Thursday, October 28, 2010

all aboard


This week my head is a very crowded train station: noisy, jostling elbows, the brush of passing overcoats, leather cases dipping through the smoke and steam, a kind of palpable hurrying joy; and above it all the tick of the great big clock that hangs in the center of the rotunda. (Books that begin with beautiful passages about train stations that I can think of off the top of my head: Calvino's If on a Winter's Night a Traveler and Sebald's Austerlitz.) Ah and now there's the frenetic flip of the mechanical schedule board (one of my favorite sounds of all time)! Where are we going? How fast will we get there? And most importantly—will there be snacks?

At least two of the rushing travelers knocking around my brain are my current projects at work, both of which I'm a tiny bit obsessed with at the moment. Oh the delicious deviousness of marketing! And my intense attraction to excellence, and love of analyzing everything down to its bones. Not to mention the verbal and graphic lucidity of this very interesting book.

Adding fuel to the ooh-selling-things-is-so-fascinating fire, I do believe, is the fact that I've devoured the last 6 episodes of the 4th season of
Mad Men in 2 days. Oh la la that show is good—and especially now that it's really starting to delve into feminist issues. Also because of dreamy Communist journalist Abe Drexler, obvi. Plus it's inspired me to buy and wear high-waisted pants. (So flattering!
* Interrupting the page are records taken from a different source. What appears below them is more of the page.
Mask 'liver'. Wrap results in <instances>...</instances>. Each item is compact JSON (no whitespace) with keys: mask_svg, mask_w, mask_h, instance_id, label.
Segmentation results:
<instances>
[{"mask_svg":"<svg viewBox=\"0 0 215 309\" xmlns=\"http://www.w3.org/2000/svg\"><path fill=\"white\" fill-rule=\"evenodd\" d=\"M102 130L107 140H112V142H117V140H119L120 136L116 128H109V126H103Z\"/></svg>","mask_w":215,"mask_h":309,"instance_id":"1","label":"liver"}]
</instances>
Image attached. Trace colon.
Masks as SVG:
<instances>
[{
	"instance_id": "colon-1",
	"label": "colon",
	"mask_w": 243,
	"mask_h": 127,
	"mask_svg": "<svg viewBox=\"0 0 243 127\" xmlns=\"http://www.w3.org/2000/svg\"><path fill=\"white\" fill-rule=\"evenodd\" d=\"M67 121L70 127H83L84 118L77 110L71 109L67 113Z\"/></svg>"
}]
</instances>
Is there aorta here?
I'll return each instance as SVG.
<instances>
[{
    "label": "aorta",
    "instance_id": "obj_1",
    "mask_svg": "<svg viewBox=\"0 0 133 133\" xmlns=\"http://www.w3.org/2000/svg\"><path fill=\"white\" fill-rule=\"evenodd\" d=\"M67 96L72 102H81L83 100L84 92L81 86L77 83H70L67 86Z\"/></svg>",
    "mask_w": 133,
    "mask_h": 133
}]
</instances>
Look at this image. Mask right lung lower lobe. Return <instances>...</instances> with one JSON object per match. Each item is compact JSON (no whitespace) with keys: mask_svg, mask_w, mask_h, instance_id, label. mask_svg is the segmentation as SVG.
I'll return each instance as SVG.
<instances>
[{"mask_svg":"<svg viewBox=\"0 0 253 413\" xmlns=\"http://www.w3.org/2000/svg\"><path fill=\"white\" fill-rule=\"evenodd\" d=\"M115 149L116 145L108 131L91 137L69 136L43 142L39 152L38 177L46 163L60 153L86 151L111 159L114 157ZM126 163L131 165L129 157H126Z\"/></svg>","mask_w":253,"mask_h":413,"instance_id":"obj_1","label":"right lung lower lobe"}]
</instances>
And they make you want to smoke a cigarette and do the twist to a little number like this one.)

Luckily, balancing out all my capitalist infatuations is the sudden reemergence of Literature in my life; that is, my ravenous appetite for WORDS, GLORIOUS WORDS! This all came about by accident, when in search of a book to read before bed on Saturday night I took down My Sister—Life, a tiny volume of Pasternak poems that I hadn't looked at in more than a year. (Which I apparently stole from my undergraduate place of employment, oopsies, as it has PRODUCTION COPY written on the top in red Sharpie.) Climbing into my incredibly sexy loft bed, where I have about 3" of clearance between me and the ceiling when lying down, I cracked open the book and started reading from the beginning.

You know that you're in serious trouble when the scholarly introduction alone starts to give you heart palpitations. These are poems Pasternak wrote in the summer of 1917, in the calm before the storm of the October Revolution, and they are so teeming with feeling and image (even in English translation) that I've found I can only read about 3 at a time without feeling exhausted. Do I exaggerate? Perhaps. But I did find that attempting to use them as bedtime reading completely backfired, as it took me til at least 3 am to settle down enough to fall asleep. (Same thing as the time I tried to use Here, My Dear as a lullaby. Live and learn.)
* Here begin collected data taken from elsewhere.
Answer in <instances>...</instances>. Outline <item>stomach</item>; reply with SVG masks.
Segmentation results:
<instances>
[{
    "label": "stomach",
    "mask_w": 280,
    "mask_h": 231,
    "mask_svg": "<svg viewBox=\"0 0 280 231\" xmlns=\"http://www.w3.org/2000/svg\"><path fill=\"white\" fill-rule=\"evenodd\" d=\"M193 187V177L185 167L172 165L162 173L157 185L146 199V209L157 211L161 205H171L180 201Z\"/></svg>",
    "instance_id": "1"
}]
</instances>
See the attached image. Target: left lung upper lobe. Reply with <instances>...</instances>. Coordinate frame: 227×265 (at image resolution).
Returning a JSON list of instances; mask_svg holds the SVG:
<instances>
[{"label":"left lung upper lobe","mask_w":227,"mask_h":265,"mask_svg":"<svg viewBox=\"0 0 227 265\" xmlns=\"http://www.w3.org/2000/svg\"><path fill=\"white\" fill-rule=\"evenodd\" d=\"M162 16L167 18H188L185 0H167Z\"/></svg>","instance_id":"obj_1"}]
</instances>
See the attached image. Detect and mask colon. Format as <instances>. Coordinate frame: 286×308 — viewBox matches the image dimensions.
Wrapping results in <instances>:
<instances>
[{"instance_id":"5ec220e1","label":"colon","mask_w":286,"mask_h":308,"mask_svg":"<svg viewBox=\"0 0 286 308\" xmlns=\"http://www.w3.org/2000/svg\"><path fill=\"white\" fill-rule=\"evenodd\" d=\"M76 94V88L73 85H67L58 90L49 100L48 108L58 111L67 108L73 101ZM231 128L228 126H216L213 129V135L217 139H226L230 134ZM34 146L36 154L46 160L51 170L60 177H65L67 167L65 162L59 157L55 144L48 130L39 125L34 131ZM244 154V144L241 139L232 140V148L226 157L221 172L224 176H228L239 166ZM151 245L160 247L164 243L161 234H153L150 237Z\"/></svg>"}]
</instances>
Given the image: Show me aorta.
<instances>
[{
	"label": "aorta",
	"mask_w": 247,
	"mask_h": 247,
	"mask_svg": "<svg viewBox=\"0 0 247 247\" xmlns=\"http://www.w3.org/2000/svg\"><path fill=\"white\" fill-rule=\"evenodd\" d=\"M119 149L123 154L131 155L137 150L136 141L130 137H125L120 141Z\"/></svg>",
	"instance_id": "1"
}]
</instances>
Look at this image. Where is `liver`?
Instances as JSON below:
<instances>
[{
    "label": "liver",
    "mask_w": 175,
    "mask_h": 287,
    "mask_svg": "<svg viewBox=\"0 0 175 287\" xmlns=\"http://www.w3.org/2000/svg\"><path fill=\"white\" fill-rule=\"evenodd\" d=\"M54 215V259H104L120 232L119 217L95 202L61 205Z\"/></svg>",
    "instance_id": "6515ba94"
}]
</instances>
But I will let Pasternak (whose fetching forelock apparently made every Belle Epoque
zhenshchina swoon) speak for himself. Here is the fourth poem of the book, which—rather neatly in terms of tying things up here, non?—invokes a train ride:

My sister—life today floods over
and bursts on everyone in spring rain,
while monocled folk in their grottoes of fine manners
snap and sting, like snakes in oats.

The grownups, of course, have their reasons.
Most likely, most likely your reason's naive,
that eyes and lawns turn violet in the storm
and the horizon smells of moist mignonette;

so that in May, on the Kamyshin branch-line
the schedule of trains you scan in transit
seems grander than the Holy Script,
even though you've read it before;

and only dusk draws swarms
of women crowding onto one platform.
Restless, I hear it's not my stop,
and the sun, setting, takes the seat beside me.

The last bell splashes and floats away
in a prolonged apology: "Sorry ... not yet."
Night smolders under the shutters, and the steppe
stretches from the steps to the stars.

They flicker, blink: my love, a mirage,
and somewhere far away others sleep sweetly
while my heart pours onto every platform
scattering coach doors over the endless plain.